Perayaan
tahunan di dunia pendidikan (baca: unas) menjadi salah satu
pertaruhan dan uji “kelayakan dan kepatutan” bagi siswa (baca: SMP dan SMA) selama
mengenyam proses pendidikan tiga tahun terakhir. Diluar konteks dan substansi
kurikulum yang sudah baik atau belum, sudah selayaknya ujian ini menjadi salah
satu alat ukur (baca: evaluasi) bagi siswa yang sudah mengenyam pahit manisnya
pendidikan selama tiga tahun. Meskipun banyak pihak (yang menganggap dirinya ahli) beranggapan ujian nasional tidak
efektif dan tidak adil dijadikan tolak ukur untuk kelulusan. “Seharusnya
kelulusan ditentukan oleh guru yang mengajar, bukan ditentukan oleh pemerintah
melalaui proses ujian nasional!”, kira-kira seperti itulah pentikan beberapa
pihak tersebut. Menarik untuk dikaji lebih jauh!
Pagi ini
saya sangat tertarik dengan bacaan di Radar Bali (Jawa Pos Cabang Bali). Pada halaman utama media cetak tersebut, terdapat
tiga berita utama yang sangat menarik untuk dibaca: 1. Ada Kongkalikong Bocorkan Unas;
2.
Bimbel
Pun Bisa Pasok Kunci; dan 3. Rumawan, Pendidikan Jadi
Komoditas Politik. Akhir-akhir ini dunia pendidikan Indonesia memang sedang
mengalami “krisis”. Gonjang ganjing persoalan mundurnya pelaksanaan ujian
nasional SMA menjadi momok yang sangat menakutkan bagi Kementerian Pendidikan
dan Kebudayaan. Tapi apakah persoalannya selesai sampai disitu?
Sepertinya tidak!
Seperti di
lansir dari Radar Bali, Rabu (21/4/2013) edisi cetak, “Praktik kongkalikong alias kemufakatan membocorkan soal agar mendapat
target hasil ujian nasional (unas) bagus ternyata tetap berlangsung. Praktik
ini ditenggarai sudah bertahun-tahun terjadi di Bali. Alih-alih menghasilkan
sumber daya manusia (SDM) berkualitas, tapi malah mengajarkan siswa begaimana
berbuat curang, mendidik mental korupsi sejak dini”. Beginilah cerminan
ujian nasional di negeri ini. Saya setuju dengan beberapa pihak yang kemudian
menyimpulkan “ujian nasional sebagai
hajatan yang tidak efektif dalam system evaluasi pendidikan di negeri ini”.
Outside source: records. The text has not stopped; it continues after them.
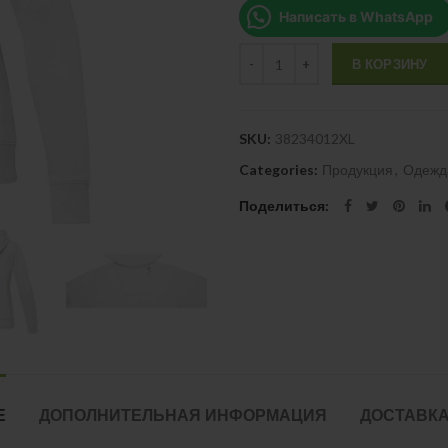
Написать в WhatsApp
Quantity
В КОРЗИНУ
SKU:
38234012XL
Categories:
Продукция
,
Одежд
Поделиться
Е
ДОПОЛНИТЕЛЬНАЯ ИНФОРМАЦИЯ
ДОСТАВКА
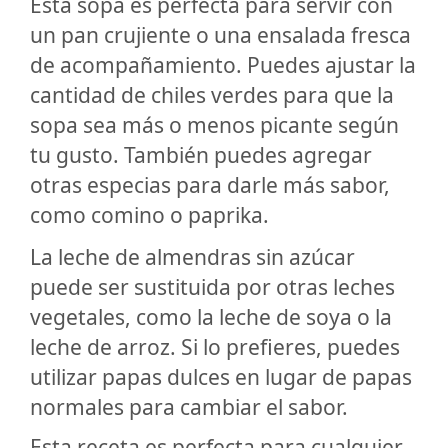
Esta sopa es perfecta para servir con
un pan crujiente o una ensalada fresca
de acompañamiento. Puedes ajustar la
cantidad de chiles verdes para que la
sopa sea más o menos picante según
tu gusto. También puedes agregar
otras especias para darle más sabor,
como comino o paprika.
La leche de almendras sin azúcar
puede ser sustituida por otras leches
vegetales, como la leche de soya o la
leche de arroz. Si lo prefieres, puedes
utilizar papas dulces en lugar de papas
normales para cambiar el sabor.
Esta receta es perfecta para cualquier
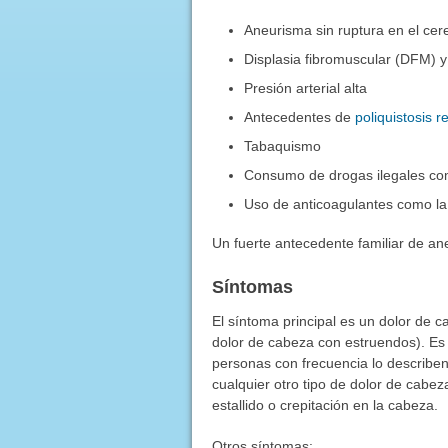
Aneurisma sin ruptura en el cer
Displasia fibromuscular (DFM) y
Presión arterial alta
Antecedentes de
poliquistosis r
Tabaquismo
Consumo de drogas ilegales co
Uso de anticoagulantes como la
Un fuerte antecedente familiar de a
Síntomas
El síntoma principal es un dolor de
dolor de cabeza con estruendos). Es 
personas con frecuencia lo describen
cualquier otro tipo de dolor de cab
estallido o crepitación en la cabeza.
Otros síntomas:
Bagaimana bisa dibilang efektif, kalau ternyata sebuah proses evaluasi (baca:
unas) masih dipengaruhi oleh kepentingan politik
Berdasarkan
investigasi yang dilakukan tim Radar Bali, ditemukan aksi contek
masal di beberapa sekolah di tiga kecamatan di Kabupaten Tabanan. Berdasarkan
investigasi, ditemukan modus contek masal adalah sebagai berikut:
Pertama, ada target kelulusan maksimal dari kepala daerah (baik kota/kabupaten) yang kemudian
dilimpahkan kepada kepala Dinas Pendidikan masing-masing.
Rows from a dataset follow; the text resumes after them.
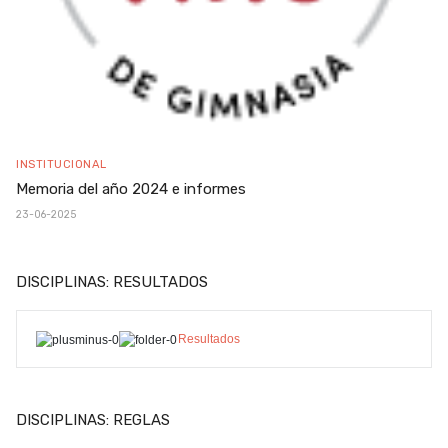
INSTITUCIONAL
Memoria del año 2024 e informes
23-06-2025
DISCIPLINAS: RESULTADOS
Resultados
DISCIPLINAS: REGLAS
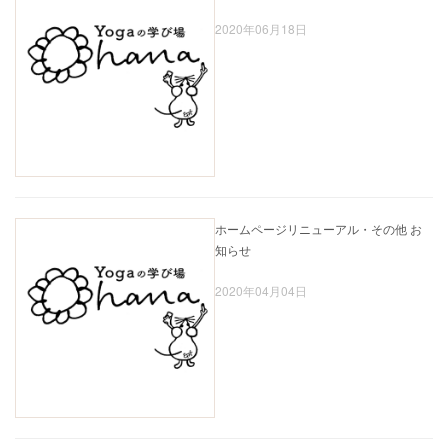
2020年06月18日
ホームページリニューアル・その他 お
知らせ
2020年04月04日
Kedua, melalui kepala dinas pendidikan (kadisdik), setiap kecamatan membentuk tim khusus yang terdiri dari
guru-guru mata pelajaran yang diujikan. Guru yang dipilih berasal dari sekolah
negeri atau favorite. Mereka mengerjakan soal pada malam hari sebelum unas dimulai
esok hari.
Ketiga, soal diambil sebelum dibagika! Tindakan ini sangat mungkin
sepengatahuan pihak disdik, karena tidak ingin sekolah di wilayahnya nilainya
jeblok.
Keempat, soal yang sudah dikerjakan kemudian disebar ke semua sekolah
se-kecamatan. Yang bertugas mengambil kunci jawaban adalah kepala sekolah atau delegasi
sekolah. Dini hari mereka sudah bergerak dan mengambil kunci jawaban di sekolah
yang ditunjuk sebagai korlap.
Kelima, sehari sebelum unas atau pagi sebelum mengerjakan soal, siswa di
brifing dan diarahkan agar mencontek dengan baik.
Keenam, kunci jawaban dalam bentuk satu lembar kertas legal memuat semua
paket. Siswa tinggal mencocokan antara kunci dengan paket soal yang dikerjakan.
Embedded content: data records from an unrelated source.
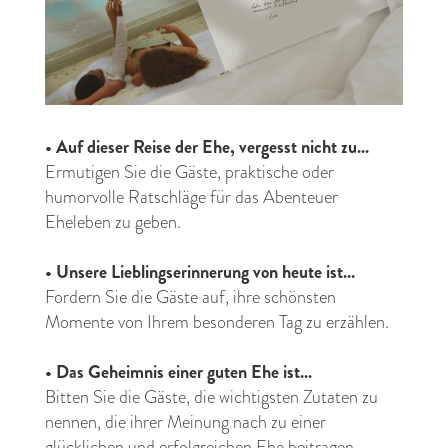
•
Auf dieser Reise der Ehe, vergesst nicht zu...
Ermutigen Sie die Gäste, praktische oder
humorvolle Ratschläge für das Abenteuer
Eheleben zu geben.
•
Unsere Lieblingserinnerung von heute ist...
Fordern Sie die Gäste auf, ihre schönsten
Momente von Ihrem besonderen Tag zu erzählen.
•
Das Geheimnis einer guten Ehe ist...
Bitten Sie die Gäste, die wichtigsten Zutaten zu
nennen, die ihrer Meinung nach zu einer
glücklichen und erfolgreichen Ehe beitragen.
Ketujuh, untuk meyakinkan jawaban benar, sekolah penyelenggara ujian
mengambil sampel soal unas secara acak kemudian dicocokan dengan kunci.
Pengembalian soal sendiri diketahui pengawas unas.
Kedelapan, setelah unas selesai, guru atau panitia unas kembali meminta kunci
jawaban yang sudah diterima siswa.
Kesembilan, untuk menghilangkan jejak, kunci jawaban kemudian dimusnahkan!
Dikutip dari
pernyataan Ketua Dewan pendidikan Kota Denpasar, Putu Rumawan, Radar
Bali, Rabu (21/4/2013) edisi cetak, “Ini terus terang sangat mengagetkan kalau terstruktur seperti itu.
Kalau pendidikan sudah ditarik ke ranah politik, ya seperti ini jadinya!”.
Bahkan dalam artikel yang lain disebutkan bahwa pihak bimbingan belajar (bimbel)
juga ikut bermain di dalamnya. Bisa dibilang ini adalah aksi “keroyok” untuk membentuk budaya curang
sejak dini. Dengan melihat fakta yang terjadi di lapangan, “sangat layak” jika unas dianggap tidak
efektif, efesien dan malah menurut saya tidak ada gunanya. Jika kepala daerah
dengan wewenang penuh bisa melakukan hal “sekeji”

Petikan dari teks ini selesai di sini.